(LISTED ENTRIES Opens)

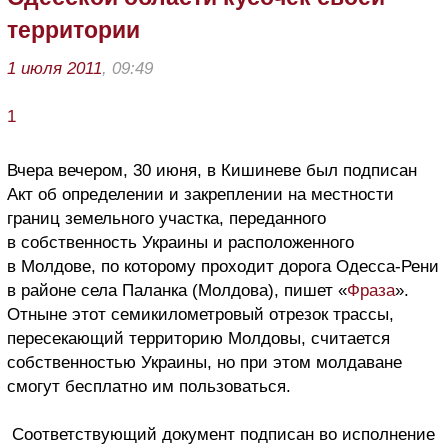
территории
1 июля 2011
, 09:49
1
Вчера вечером, 30 июня, в Кишиневе был подписан
Акт об определении и закреплении на местности
границ земельного участка, переданного
в собственность Украины и расположенного
в Молдове, по которому проходит дорога Одесса-Рени
в районе села Паланка (Молдова), пишет «
Фраза
».
Отныне этот семикилометровый отрезок трассы,
пересекающий территорию Молдовы, считается
собственностью Украины, но при этом молдаване
смогут бесплатно им пользоваться.
Соответствующий документ подписан во исполнение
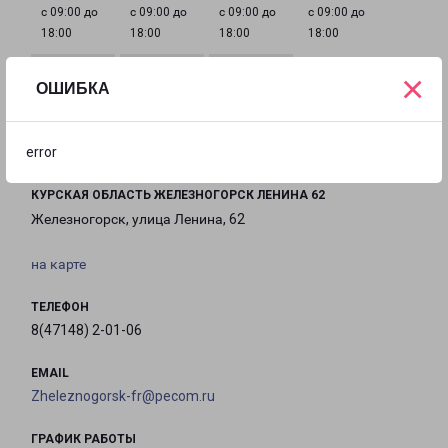
с 09:00 до
с 09:00 до
с 09:00 до
с 09:00 до
18:00
18:00
18:00
18:00
×
ОШИБКА
с 09:00 до
с 09:00 до
Выходной
18:00
12:00
error
КУРСКАЯ ОБЛАСТЬ ЖЕЛЕЗНОГОРСК ЛЕНИНА 62
Железногорск, улица Ленина, 62
на карте
ТЕЛЕФОН
8(47148) 2-01-06
EMAIL
Zheleznogorsk-fr@pecom.ru
ГРАФИК РАБОТЫ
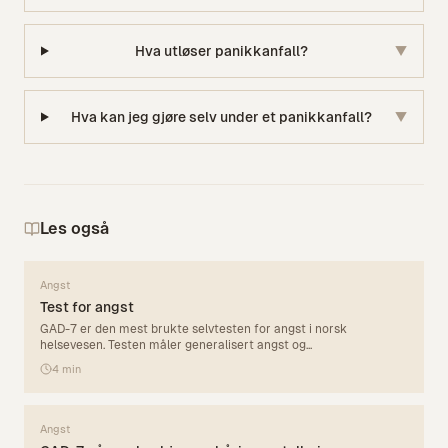
Hva utløser panikkanfall?
▼
Hva kan jeg gjøre selv under et panikkanfall?
▼
Les også
Angst
Test for angst
GAD-7 er den mest brukte selvtesten for angst i norsk
helsevesen. Testen måler generalisert angst og
...
4
min
Angst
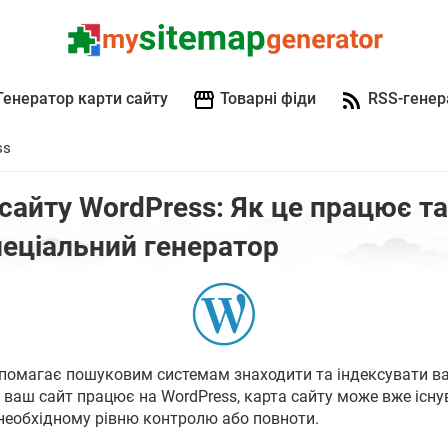
Генератор карти сайту
Товарні фіди
RSS-генер
ss
сайту WordPress: Як це працює т
пеціальний генератор
помагає пошуковим системам знаходити та індексувати ва
 ваш сайт працює на WordPress, карта сайту може вже існув
необхідному рівню контролю або повноти.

(LISTED ENTRIES Closes)

[DESCRIPTION OF THE TASK] Leave nothing out but the pictures when transcribing the records.

[OUTPUT FOR THIS EXERCISE]
территории
1 июля 2011
, 09:49
1
Вчера вечером, 30 июня, в Кишиневе был подписан
Акт об определении и закреплении на местности
границ земельного участка, переданного
в собственность Украины и расположенного
в Молдове, по которому проходит дорога Одесса-Рени
в районе села Паланка (Молдова), пишет «
Фраза
».
Отныне этот семикилометровый отрезок трассы,
пересекающий территорию Молдовы, считается
собственностью Украины, но при этом молдаване
смогут бесплатно им пользоваться.
Соответствующий документ подписан во исполнение
с 09:00 до
с 09:00 до
с 09:00 до
с 09:00 до
18:00
18:00
18:00
18:00
×
ОШИБКА
с 09:00 до
с 09:00 до
Выходной
18:00
12:00
error
КУРСКАЯ ОБЛАСТЬ ЖЕЛЕЗНОГОРСК ЛЕНИНА 62
Железногорск, улица Ленина, 62
на карте
ТЕЛЕФОН
8(47148) 2-01-06
EMAIL
Zheleznogorsk-fr@pecom.ru
ГРАФИК РАБОТЫ
Hva utløser panikkanfall?
▼
Hva kan jeg gjøre selv under et panikkanfall?
▼
Les også
Angst
Test for angst
GAD-7 er den mest brukte selvtesten for angst i norsk
helsevesen. Testen måler generalisert angst og
...
4
min
Angst
Генератор карти сайту
Товарні фіди
RSS-генер
ss
сайту WordPress: Як це працює т
пеціальний генератор
помагає пошуковим системам знаходити та індексувати ва
 ваш сайт працює на WordPress, карта сайту може вже існув
необхідному рівню контролю або повноти.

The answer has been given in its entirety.